Computational Neurogenomics, D-HEST Institute for Neurosciences, Zürich, Switzerland.
Systems Neuroscience, D-HEST Institute for Neurosciences, Zürich, Switzerland.
PLoS Comput Biol. 2024 Oct 23;20(10):e1011971. doi: 10.1371/journal.pcbi.1011971. eCollection 2024 Oct.
ATAC-seq has emerged as a rich epigenome profiling technique, and is commonly used to identify Transcription Factors (TFs) underlying given phenomena. A number of methods can be used to identify differentially-active TFs through the accessibility of their DNA-binding motif, however little is known on the best approaches for doing so. Here we benchmark several such methods using a combination of curated datasets with various forms of short-term perturbations on known TFs, as well as semi-simulations. We include both methods specifically designed for this type of data as well as some that can be repurposed for it. We also investigate variations to these methods, and identify three particularly promising approaches (a chromVAR-limma workflow with critical adjustments, monaLisa and a combination of GC smooth quantile normalization and multivariate modeling). We further investigate the specific use of nucleosome-free fragments, the combination of top methods, and the impact of technical variation. Finally, we illustrate the use of the top methods on a novel dataset to characterize the impact on DNA accessibility of TRAnscription Factor TArgeting Chimeras (TRAFTAC), which can deplete TFs-in our case NFkB-at the protein level.

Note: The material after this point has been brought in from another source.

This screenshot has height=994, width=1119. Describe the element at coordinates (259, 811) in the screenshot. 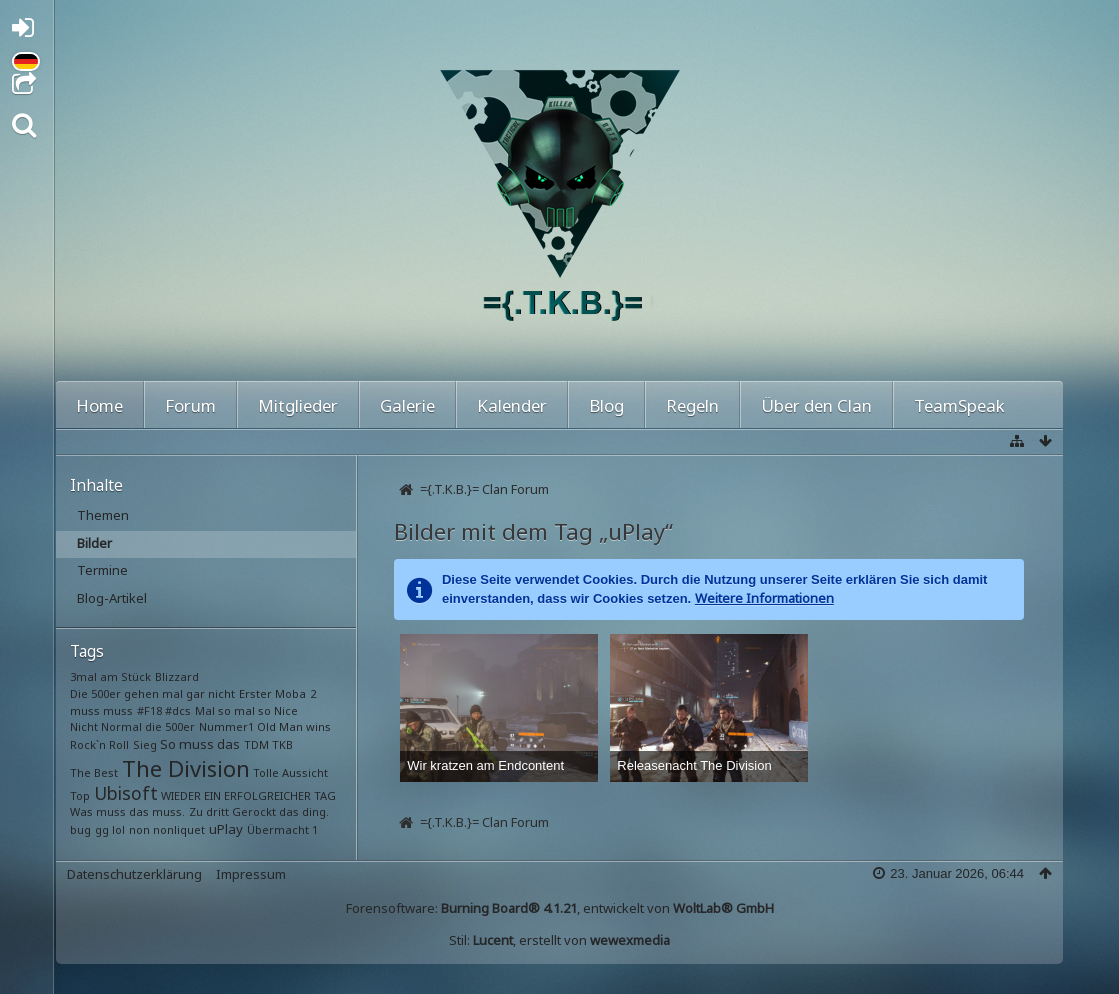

ATAC-seq 已成为一种丰富的表观基因组分析技术,常用于鉴定给定现象背后的转录因子 (TFs)。有许多方法可以通过其 DNA 结合基序的可及性来识别差异活性的 TFs,但是对于最佳方法知之甚少。在这里,我们使用经过精心整理的数据集以及针对已知 TFs 的各种短期扰动的半模拟组合,对几种这样的方法进行基准测试。我们包括专门为此类数据设计的方法以及一些可重新用于此类数据的方法。我们还研究了这些方法的变化,并确定了三种特别有前途的方法(具有关键调整的 chromVAR-limma 工作流程、monaLisa 和 GC 平滑分位数归一化与多元建模的组合)。我们进一步研究了无核小体片段的具体用途、顶级方法的组合以及技术差异的影响。最后,我们在一个新的数据集上展示了顶级方法的使用情况,以描述 TRAnscription Factor TArgeting Chimeras (TRAFTAC) 对 DNA 可及性的影响,TRAFTAC 可以在我们的情况下在蛋白质水平上耗尽 TFs(NFkB)。